Sent from my iPhone using Petguide.com App


----------



## Tuss (Apr 22, 2012)

cheap cuts of liver/pork/beer or even chicken breast. cook in on the BBQ or in the oven on a cookie sheet. Slice it up in tiny pieces and store it in the freezer. It's cheaper than commercial treats and healthier. I cook the liver on the BBQ so the smell doens't come in my house; if you're a vegetarian you might like that.


----------



## ClaireVoyant (Jan 26, 2012)

At what age is it ok to give home cooked meats? Raider's 12 weeks.

Like Krandall said, string cheese is a favorite . . .just remember to use it in small quantities as cheese can be very binding 

Sent from my iPhone using Petguide.com App


----------



## davetgabby (Dec 29, 2007)

you can give home cooked at any age, but if you're doing it with other dog food ,commercial, you should keep it to no more than fifteen percent of their daily calories. Best option is 100 per cent home cooked, formulated on a specifically designed diet.


----------



## mmphelps (Nov 30, 2012)

I poach chicken breast (bring to boil then reduce to simmer) for 15/20/25 mins for sm/med/lg cuts, then cut into raisin-size pieces. I measure a handful per ziplock bag and freeze whatever I'm not using. A large chicken breast can last a couple of weeks.

Sent from my iPhone using Petguide.com Free App


----------



## TilliesMom (Sep 30, 2010)

we just finished up adavanced obedience and went through a fair amount of "treats" everyone was very intrigued when I pulled out my bag of treats ... lol Tillie has a ton of food allergies. Typically I give her the ziwi peak lamb jerkey, chopped red bell pepper (her FAVORITE), string or cheddar cheese, ground beef (super messy though), I also have some dehydrated salmon I use occasionally.  although she would do ANYTHING for the 'pupperoni' the trainer uses ... lol


----------



## krandall (Jun 11, 2009)

spiffylike said:


> I am a vegetarian so there is no meat in my house other than what I buy for Freddie's food
> 
> Thanks for the tip on Ziwi Peaks!


No a problem. Buy thick-sliced deli meat (or butt ends). Or simply buy a few boneless pork loin chops, stew beef or chicken breast and cook it for him.
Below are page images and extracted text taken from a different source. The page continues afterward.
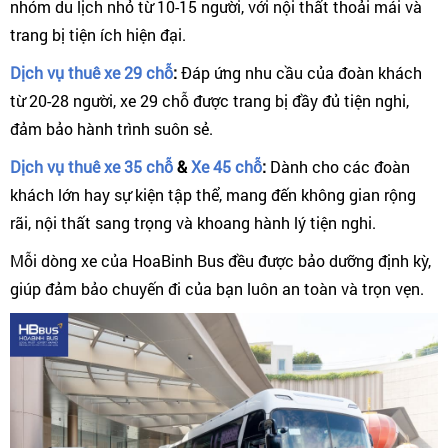
nhóm du lịch nhỏ từ 10-15 người, với nội thất thoải mái và
trang bị tiện ích hiện đại.
Dịch vụ thuê xe 29 chỗ
:
Đáp ứng nhu cầu của đoàn khách
từ 20-28 người, xe 29 chỗ được trang bị đầy đủ tiện nghi,
đảm bảo hành trình suôn sẻ.
Dịch vụ thuê xe 35 chỗ
&
Xe 45 chỗ
:
Dành cho các đoàn
khách lớn hay sự kiện tập thể, mang đến không gian rộng
rãi, nội thất sang trọng và khoang hành lý tiện nghi.
Mỗi dòng xe của HoaBinh Bus đều được bảo dưỡng định kỳ,
giúp đảm bảo chuyến đi của bạn luôn an toàn và trọn vẹn.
All are cheaper and better for him than commercial treats, and if you are already feeding raw, surely you don't have a problem handling meat for him...

And cheese... except for vegans, most of the vegetarians I know are not adverse to cheese. (also better for him than most commercial treats)


----------



## krandall (Jun 11, 2009)

mmphelps said:


> I poach chicken breast (bring to boil then reduce to simmer) for 15/20/25 mins for sm/med/lg cuts, then cut into raisin-size pieces. I measure a handful per ziplock bag and freeze whatever I'm not using. A large chicken breast can last a couple of weeks.
> 
> Sent from my iPhone using Petguide.com Free App


That's a great option. But you will find, if you are serious about training, that you need a variety of DIFFERENT treat foods to keep up their enthusiasm.


----------



## krandall (Jun 11, 2009)

TilliesMom said:


> we just finished up adavanced obedience and went through a fair amount of "treats" everyone was very intrigued when I pulled out my bag of treats ... lol Tillie has a ton of food allergies. Typically I give her the ziwi peak lamb jerkey, chopped red bell pepper (her FAVORITE), string or cheddar cheese, ground beef (super messy though), I also have some dehydrated salmon I use occasionally.  although she would do ANYTHING for the 'pupperoni' the trainer uses ... lol


I love your choices for training treats, Tammy. I wouldn't let anyone feed Kodi Pupperoni for ANY reason. Have you read the ingredients?!?! If you can't pronounce it, your dog probably shouldn't be eating it. (same goes for us humans!)


----------



## davetgabby (Dec 29, 2007)

:nono:Tammy, ... Pupperoni, ???


----------



## ClaireVoyant (Jan 26, 2012)

Just ordered the ZiwiPeak Lamb Jerky at your recommendation, Tillie's Mom  though I'm a little fearful about giving jerky to Raider until he's a tad older in case it's a choking hazard, I know Isabella will live it.

Raider starts puppy K training on Tuesday . . .the ground beef might be good bet for him. Are you just browning it?

Sent from my iPhone using Petguide.com App


----------



## davetgabby (Dec 29, 2007)

krandall said:


> I love your choices for training treats, Tammy. I wouldn't let anyone feed Kodi Pupperoni for ANY reason. Have you read the ingredients?!?! If you can't pronounce it, your dog probably shouldn't be eating it. (same goes for us humans!)


Propylene Glycol - A colorless viscous hygroscopic liquid, CH3CHOHCH2OH, used in antifreeze solutions, in hydraulic fluids, and as a solvent.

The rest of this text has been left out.